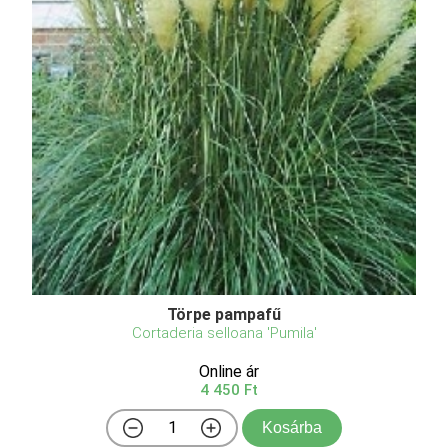
Törpe pampafű
Cortaderia selloana 'Pumila'
Online ár
4 450 Ft
Kosárba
━━━━━━━━
-- TO DO --
From the first line to the last, retype the entries above exactly, minus the pictures.

-- SOLVED EXERCISE --
Törpe pampafű
Cortaderia selloana 'Pumila'
Online ár
4 450 Ft
Kosárba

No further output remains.